Zach war sich nicht sicher, ob er Bishops Identität preisgeben sollte. Es könnte dem Mann, der sein erster Freund in Liverpool geworden war, eine Menge Schwierigkeiten bereiten. Er beschloss, darüber nachzudenken und Wickens eventuell später mehr zu erzählen. Er überlegte. Was konnte er dem Kommissar sagen? „Ich erinnere mich an seinen Vornamen. Er heißt Henry.“

Wickens‘ Gesicht verriet, dass er eine Spur witterte. „Henry? Sind Sie ganz sicher? Irgendwas vom Nachnamen – Angangsbuchstabe, Länge, Nationalität – im Gedächtnis hängen geblieben?“

Zach schüttelte den Kopf. „Tut mir leid. Im Moment geht alles drunter und drüber. Ich muss an hundert Dinge gleichzeitig denken. Es war ein englischer Name, wenn ich mich recht erinnere.“

„Wie sah er aus? Können Sie ihn beschreiben?“ Wickens schien aufgeregt.

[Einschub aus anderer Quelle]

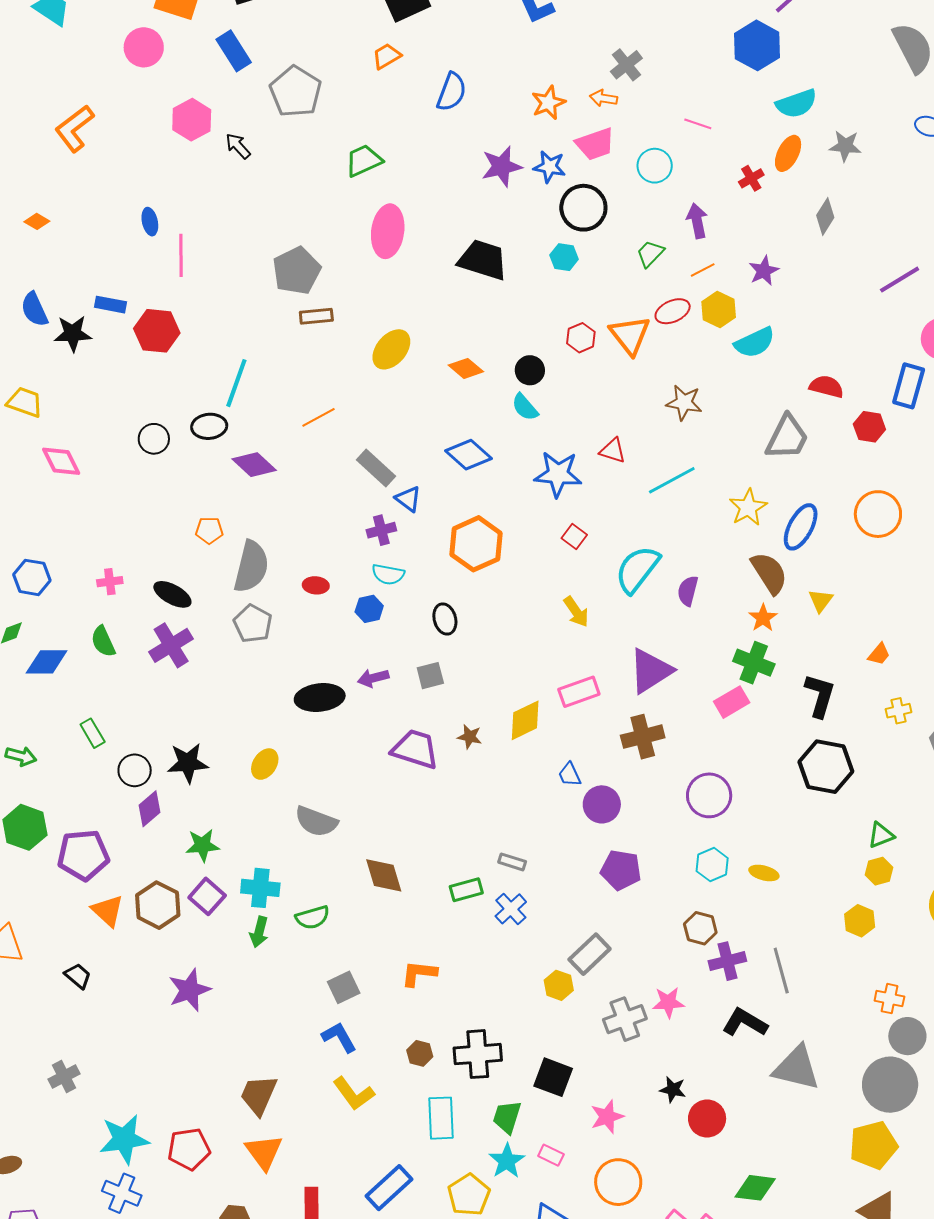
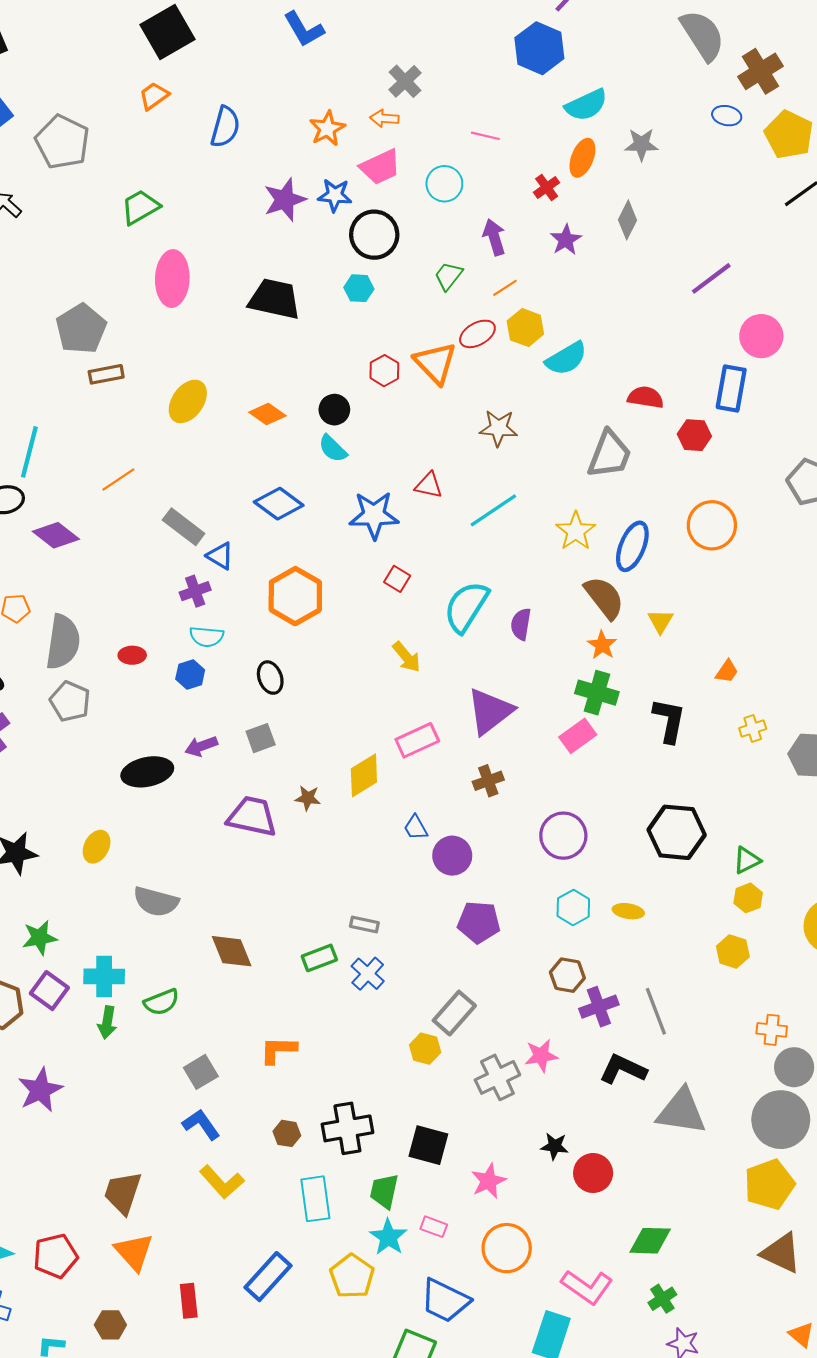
purple star: (764, 271) -> (566, 240), moved
brown cross: (643, 737) -> (488, 781), size x0.7
black hexagon: (826, 767) -> (677, 832), moved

„Er sah ein bisschen aus wie dieser berühmte Produzent aus den 1960ern… Wie hieß er gleich?“

„Phil Spector? Quincy Jones? George Martin?…“

„George Martin, genau. Sehr gepflegt, vielleicht gerade im Pensionsalter. Hilft Ihnen das weiter?“

Der Kommissar hatte sich wieder unter Kontrolle. Sein Gesichtsausdruck war nun verschlossen. „Man wird sehen. Natürlich darf ich Ihnen zu Details der Ermittlungen nichts sagen. Ich persönlich glaube aber, dass diesem Manuskript keine besondere Rolle zukommt.“

„Falls doch, ist mein Stiefbruder mindestens das zweite Mordopfer im Zusammenhang mit dem Ding.“

„Sie spielen auf diese Verschwörungstheorie an, nach der die L.A. Police auf Mr Evans gehetzt worden sei, um McCartneys Doppelgänger vor Entlarvung zu schützen?“ Wickens begann herzhaft zu lachen. „Vergessen sie‘s. Die Leute, die so etwas behaupten, haben nicht mehr alle Beatles in der Band.“ Er lachte erneut. „Überlegen Sie nur mal, wie viele Menschen Sir Paul persönlich kennen; er hat Familie hier in Liverpool. Was glauben Sie, wäre da los, wenn plötzlich ein fremder Mann vor der Tür stünde und sagte: ‚Hey, hier bin ich‘?“ Er musste gesehen haben, dass Zach diese Reaktion sauer aufstieß. Er lenkte ein: „Nichts für ungut, aber manchen ist die aufregendste Band der Welt, scheint es, nicht aufregend genug. Von diesen Revolvergeschichten sind so viele in Umlauf, dass keiner sie mehr ernst nimmt.“

„Mag sein“, knurrte Zach, dem die kräftige Stimme des Beamten inzwischen zuwider geworden war. Er wollte nur schnell hier weg. So stellte er seine letzte drängende Frage: „Kann ich meinen Verwandten in der Pathologie sehen?“

„Der Leichnam wird in Kürze an einen von Mr Campbells Anwalt beauftragten Bestatter übergeben. Danach sollte es möglich sein.“

Zach erhob sich unsicher aus seinem Stuhl. Er schüttelte Kommissar Wickens die Hand und versprach, sich melden zu wollen, falls ihm noch etwas einfallen sollte. Der Polizist versicherte, er werde Zach bei neuen Erkenntnissen auf dem Laufenden halten. Dieser verließ das Zimmer und steuerte zielstrebig auf den Kaffeeautomaten im Gang zu. Ein Pappbecher gefärbten Wassers verschwand in Sekundenschnelle in seinem Hals. Zach feuerte den leeren Behälter in den neben der Maschine stehenden Eimer. Diese Plörre rechtfertigte keinen weiteren Besuch, entschied er.